Veintitrés horas y doce minutos

Silencio. Sigue sin llamar. Vuelvo a mirar la pantalla del teléfono: hay cobertura. Ahora estoy en Gran Vía, con mi taxi libre, y no sé si debería poner el cartel de OCUPADO. Imagina que se monta alguien y justo en ese preciso momento, me llama. Pero claro, no puedo tirarme el día entero esperando; tengo que trabajar, y tampoco sé a ciencia cierta si al final llamará. Quedó en llamarme, eso sí. Sus últimas palabras fueron: “No sé lo que quiero, Daniel. Necesito aclararme. Te llamo. Adiós”, y colgó. Dijo “Te llamo. Adiós”, aunque hubiera preferido entender “Te amo. Adiós”, maldita elle. En cualquier caso, decir “Te llamo” apenas significa nada. ¿Te llamo cuándo?, ¿a qué hora? Esto fue ayer por la tarde, y no he vuelto a saber nada de ella. Ni Whatsapp de buenas noches, ni Whatsapp de buenos días. Sólo silencio. Incertidumbre. Y han pasado veintitrés horas y doce minutos desde aquello. Sé que acaba de salir del trabajo, sale a las siete, y habrá ido directa a su casa. Supongo que si está “confusa” no tendrá ganas de irse de cañas con nadie. Tampoco ha tuiteado en todo el día, ni entró en su Facebook, o al menos no escribió nada en el muro. En fin.

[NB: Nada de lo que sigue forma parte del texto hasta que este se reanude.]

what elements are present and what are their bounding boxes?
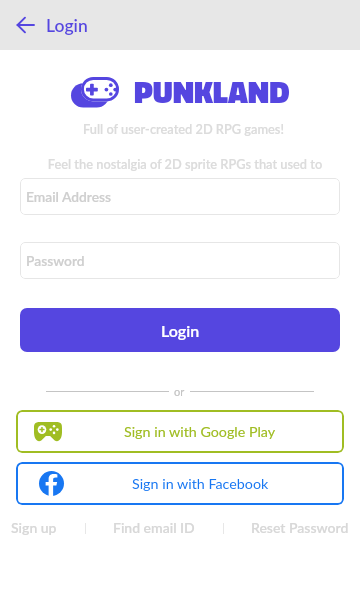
button[interactable]: Back bbox=[8, 8, 42, 42]
button[interactable]: Sign in with Google Play bbox=[16, 410, 344, 453]
staticText: | bbox=[84, 521, 87, 534]
staticText: Password bbox=[26, 252, 85, 269]
staticText: Feel the nostalgia of 2D sprite RPGs tha… bbox=[10, 156, 360, 171]
button[interactable]: Reset Password bbox=[251, 519, 349, 536]
staticText: Find email ID bbox=[113, 519, 195, 536]
button[interactable]: Login bbox=[20, 308, 340, 352]
staticText: Login bbox=[161, 321, 200, 340]
staticText: Sign in with Facebook bbox=[132, 475, 269, 492]
staticText: | bbox=[222, 521, 225, 534]
staticText: Sign in with Google Play bbox=[124, 423, 276, 440]
button[interactable]: Find email ID bbox=[113, 519, 195, 536]
staticText: Full of user-created 2D RPG games! bbox=[7, 121, 360, 136]
staticText: Sign up bbox=[11, 519, 57, 536]
staticText: PUNKLAND bbox=[134, 68, 290, 115]
button[interactable]: Email Address bbox=[20, 178, 340, 215]
staticText: Login bbox=[46, 15, 88, 36]
button[interactable]: Password bbox=[20, 242, 340, 279]
staticText: Reset Password bbox=[251, 519, 349, 536]
staticText: or bbox=[174, 385, 185, 398]
button[interactable]: Sign in with Facebook bbox=[16, 462, 344, 505]
button[interactable]: Sign up bbox=[11, 519, 57, 536]
staticText: Email Address bbox=[26, 188, 112, 205]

Subo Alcalá, giro por Velázquez y en esto un hombre me levanta el brazo. Dudo por un instante, pero al final freno a su altura. El hombre abre la puerta, se monta en el asiento trasero de mi taxi y me pide que le lleve al aeropuerto. ¡Maldita sea!, pienso. Tendremos que pasar por el túnel de María de Molina y ahí a veces falla la cobertura. Ya sería casualidad que me llamara precisamente ahí, en pleno túnel, y le diera por pensar que apagué mi teléfono adrede.

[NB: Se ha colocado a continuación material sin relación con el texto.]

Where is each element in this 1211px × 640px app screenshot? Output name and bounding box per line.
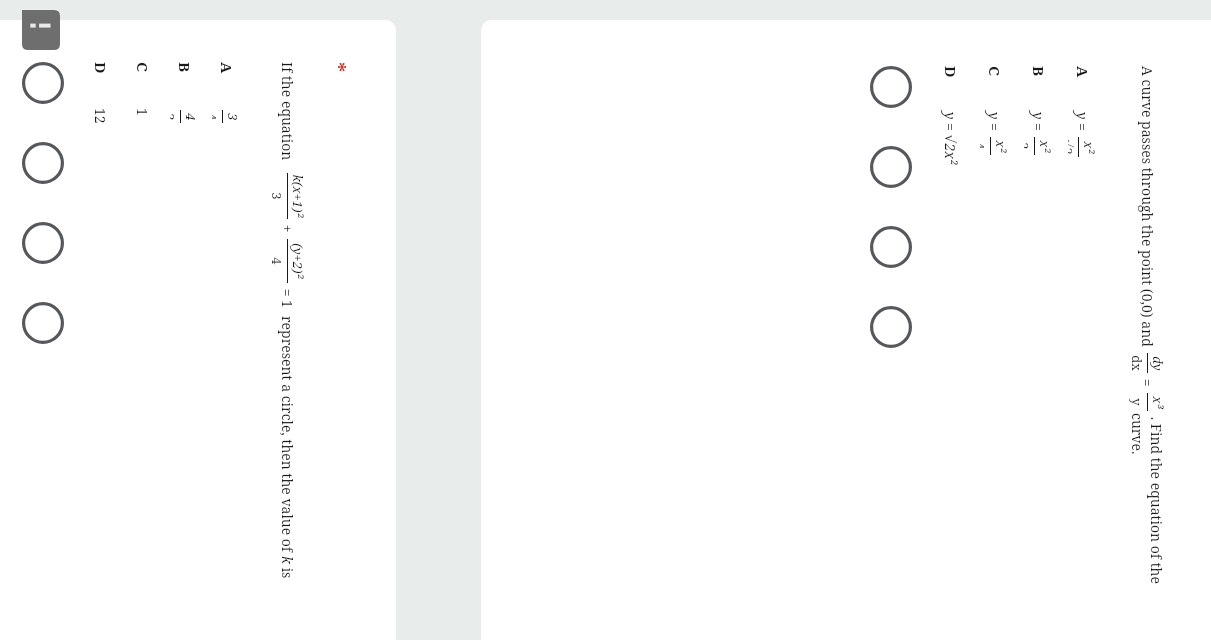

Dicho y hecho. Ley de Murphy: Justo antes de entrar por la boca del túnel, suena el teléfono. Me da un vuelco el corazón. Miro la pantalla. No conozco ese número, aunque tal vez alguien le prestó el móvil porque el suyo se quedó sin batería, no sé… De todos modos descuelgo, y activo el manos libres. Por los altavoces del taxi, una voz de mujer que no es ella me dice: “Hola, Daniel. Soy Sandra, la directora de tu sucursal bancaria. Te llamaba para ofrecerte un seguro de vida…”. Cuelgo. ¿Un seguro de vida?, Vaya olfato tienen los bancos. Justo ahora, que me encuentro especialmente inseguro en esta vida.

Luego va el usuario de mi taxi y me dice: “Disculpa que haya escuchado tu conversación. Yo que tú lo contrataba, ¿eh? Precisamente trabajo en ese mismo banco y te puedo asegurar que las condiciones que ofrecemos son súper ventajosas”.

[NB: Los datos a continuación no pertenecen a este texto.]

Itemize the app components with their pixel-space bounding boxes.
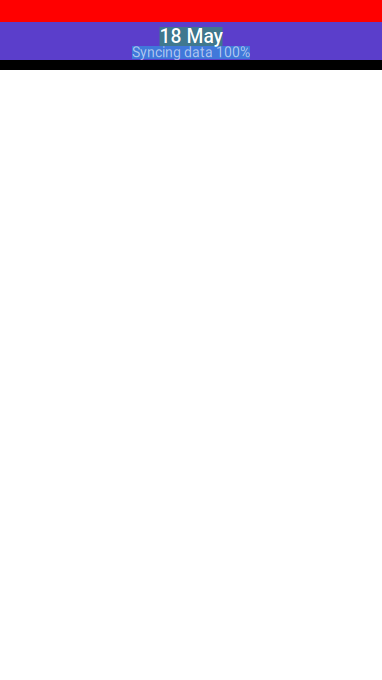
staticText: 18 May [160, 25, 222, 48]
staticText: Syncing data 100% [132, 44, 250, 61]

Han pasado veintitrés horas y veintinueve minutos. Ya dejé al hombre en el aeropuerto y ella sigue sin llamar y no soporto tanta angustia. Al final soy yo el que llama, pero no a ella. Llamo a Sandra, la del banco. Hemos quedado mañana a las doce en su despacho. Tal vez luego, cuando me explique lo del seguro, nos tomemos un café. En cualquier caso, me pondré la camisa nueva.

Los peligros del 3D

En un principio pensé que aquel hombre llevaba unas gafas de sol. La luz de la mañana sin duda invitaba a ello. Pero al girar la cabeza pude ver en su patilla izquierda el logo de unos multicines con el indicativo «3D». De hecho, yo también tenía esas mismas gafas en la guantera del taxi. Siempre las llevo por si el azar se torna en cine (la última fue Tadeo Jones, con dos coJones).

El caso es que el hombre, además de llevar las gafas y mirarlo todo con suma atención, pasó un par de veces la mano por delante de su campo de visión, como intentando tocar lo que veía y de hecho lo tocaba. Tocó el reposacabezas delantero de mi taxi y si no llego a agacharme también me habría tocado la cabeza. Parecía asombrado por ver en tres dimensiones lo que efectivamente tenía tres dimensiones.

-Asombroso- dijo en voz alta. -Parece todo TAN real…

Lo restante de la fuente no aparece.